▶ **Problem to work on**:
From the data below, copy exactly the lines that lie between the one holding "paca Shepherdess" and the one holding "Last commit", including both, and nothing more.

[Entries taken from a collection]
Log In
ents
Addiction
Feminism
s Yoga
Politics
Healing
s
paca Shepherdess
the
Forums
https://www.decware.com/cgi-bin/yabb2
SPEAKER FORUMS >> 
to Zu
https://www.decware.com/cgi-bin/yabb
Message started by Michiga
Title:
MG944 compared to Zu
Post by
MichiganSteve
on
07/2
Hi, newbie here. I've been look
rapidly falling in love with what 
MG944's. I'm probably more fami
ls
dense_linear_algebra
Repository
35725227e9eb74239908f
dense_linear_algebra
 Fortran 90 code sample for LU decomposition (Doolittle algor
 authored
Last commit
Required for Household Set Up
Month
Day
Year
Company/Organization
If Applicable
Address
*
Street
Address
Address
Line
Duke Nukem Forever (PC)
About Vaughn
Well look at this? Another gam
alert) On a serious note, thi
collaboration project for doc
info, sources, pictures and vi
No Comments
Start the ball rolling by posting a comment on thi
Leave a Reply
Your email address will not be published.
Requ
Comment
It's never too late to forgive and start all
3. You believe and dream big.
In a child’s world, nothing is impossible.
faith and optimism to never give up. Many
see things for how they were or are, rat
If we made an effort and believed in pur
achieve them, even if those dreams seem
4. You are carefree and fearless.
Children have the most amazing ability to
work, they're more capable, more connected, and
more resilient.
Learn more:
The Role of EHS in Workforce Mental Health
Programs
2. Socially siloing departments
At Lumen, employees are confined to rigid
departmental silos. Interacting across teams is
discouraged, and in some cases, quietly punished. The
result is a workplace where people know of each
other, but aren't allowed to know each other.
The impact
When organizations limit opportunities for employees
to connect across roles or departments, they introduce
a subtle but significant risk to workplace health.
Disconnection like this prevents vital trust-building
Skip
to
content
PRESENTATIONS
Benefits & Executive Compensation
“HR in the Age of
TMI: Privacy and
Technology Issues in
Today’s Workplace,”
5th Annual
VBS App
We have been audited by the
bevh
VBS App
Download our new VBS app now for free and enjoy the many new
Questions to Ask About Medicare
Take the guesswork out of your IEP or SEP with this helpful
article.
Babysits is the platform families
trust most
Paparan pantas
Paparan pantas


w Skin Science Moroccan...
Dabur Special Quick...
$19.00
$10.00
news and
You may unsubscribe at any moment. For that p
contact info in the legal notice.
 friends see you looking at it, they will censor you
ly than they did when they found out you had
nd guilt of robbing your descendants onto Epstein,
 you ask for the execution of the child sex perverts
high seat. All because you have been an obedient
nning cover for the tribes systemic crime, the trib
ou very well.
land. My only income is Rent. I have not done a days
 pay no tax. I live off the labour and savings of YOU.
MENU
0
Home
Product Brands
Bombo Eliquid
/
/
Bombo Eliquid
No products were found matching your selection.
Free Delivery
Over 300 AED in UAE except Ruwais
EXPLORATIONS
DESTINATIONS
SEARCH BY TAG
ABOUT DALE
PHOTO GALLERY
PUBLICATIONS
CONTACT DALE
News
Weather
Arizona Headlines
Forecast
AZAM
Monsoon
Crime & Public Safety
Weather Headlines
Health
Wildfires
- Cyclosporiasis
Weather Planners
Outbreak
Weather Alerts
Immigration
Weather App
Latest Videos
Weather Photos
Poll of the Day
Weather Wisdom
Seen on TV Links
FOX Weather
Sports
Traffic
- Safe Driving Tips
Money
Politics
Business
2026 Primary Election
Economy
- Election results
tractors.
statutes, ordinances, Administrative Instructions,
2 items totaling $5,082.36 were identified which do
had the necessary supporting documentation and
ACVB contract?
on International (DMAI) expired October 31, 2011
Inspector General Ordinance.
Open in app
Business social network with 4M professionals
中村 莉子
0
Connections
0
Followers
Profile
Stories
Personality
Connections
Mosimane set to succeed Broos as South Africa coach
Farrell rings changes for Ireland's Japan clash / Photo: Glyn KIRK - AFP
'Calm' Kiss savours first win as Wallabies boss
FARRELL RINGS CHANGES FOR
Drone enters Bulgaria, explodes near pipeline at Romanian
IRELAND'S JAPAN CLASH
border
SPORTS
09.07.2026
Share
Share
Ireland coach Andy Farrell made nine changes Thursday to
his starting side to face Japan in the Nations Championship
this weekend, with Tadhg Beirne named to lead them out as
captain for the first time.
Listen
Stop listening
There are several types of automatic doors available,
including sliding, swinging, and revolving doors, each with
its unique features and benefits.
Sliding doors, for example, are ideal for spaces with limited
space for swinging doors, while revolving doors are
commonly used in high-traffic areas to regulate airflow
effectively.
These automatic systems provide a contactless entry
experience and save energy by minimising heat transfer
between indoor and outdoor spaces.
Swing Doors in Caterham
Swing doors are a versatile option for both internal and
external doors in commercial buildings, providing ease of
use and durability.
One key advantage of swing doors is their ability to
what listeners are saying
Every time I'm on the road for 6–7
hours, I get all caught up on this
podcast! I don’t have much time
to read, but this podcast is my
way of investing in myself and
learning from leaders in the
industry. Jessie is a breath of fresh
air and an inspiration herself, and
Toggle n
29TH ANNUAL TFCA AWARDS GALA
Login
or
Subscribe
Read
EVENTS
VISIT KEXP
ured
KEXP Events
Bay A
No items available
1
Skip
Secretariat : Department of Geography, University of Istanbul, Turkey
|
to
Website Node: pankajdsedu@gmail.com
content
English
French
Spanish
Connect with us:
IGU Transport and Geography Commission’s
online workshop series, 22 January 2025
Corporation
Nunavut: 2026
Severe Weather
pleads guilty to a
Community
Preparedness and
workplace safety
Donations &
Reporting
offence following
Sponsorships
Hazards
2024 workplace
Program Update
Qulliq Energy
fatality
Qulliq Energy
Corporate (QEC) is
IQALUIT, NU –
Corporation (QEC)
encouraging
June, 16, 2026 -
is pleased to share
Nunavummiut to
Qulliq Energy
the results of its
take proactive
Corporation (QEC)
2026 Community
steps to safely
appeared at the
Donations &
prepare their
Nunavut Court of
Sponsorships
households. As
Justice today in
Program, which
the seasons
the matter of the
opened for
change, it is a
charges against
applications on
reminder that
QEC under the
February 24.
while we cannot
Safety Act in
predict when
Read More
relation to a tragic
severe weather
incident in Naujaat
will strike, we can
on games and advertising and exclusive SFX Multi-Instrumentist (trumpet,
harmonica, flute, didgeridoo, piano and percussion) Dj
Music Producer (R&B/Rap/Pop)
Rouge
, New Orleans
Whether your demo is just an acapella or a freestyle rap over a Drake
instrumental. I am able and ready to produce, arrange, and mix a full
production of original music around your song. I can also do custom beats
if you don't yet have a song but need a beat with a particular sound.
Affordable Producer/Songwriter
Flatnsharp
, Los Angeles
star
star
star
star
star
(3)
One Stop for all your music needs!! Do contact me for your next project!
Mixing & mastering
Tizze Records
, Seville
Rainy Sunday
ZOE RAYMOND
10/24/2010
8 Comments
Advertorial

▶ **Exercise solution**:
paca Shepherdess
the
Forums
https://www.decware.com/cgi-bin/yabb2
SPEAKER FORUMS >> 
to Zu
https://www.decware.com/cgi-bin/yabb
Message started by Michiga
Title:
MG944 compared to Zu
Post by
MichiganSteve
on
07/2
Hi, newbie here. I've been look
rapidly falling in love with what 
MG944's. I'm probably more fami
ls
dense_linear_algebra
Repository
35725227e9eb74239908f
dense_linear_algebra
 Fortran 90 code sample for LU decomposition (Doolittle algor
 authored
Last commit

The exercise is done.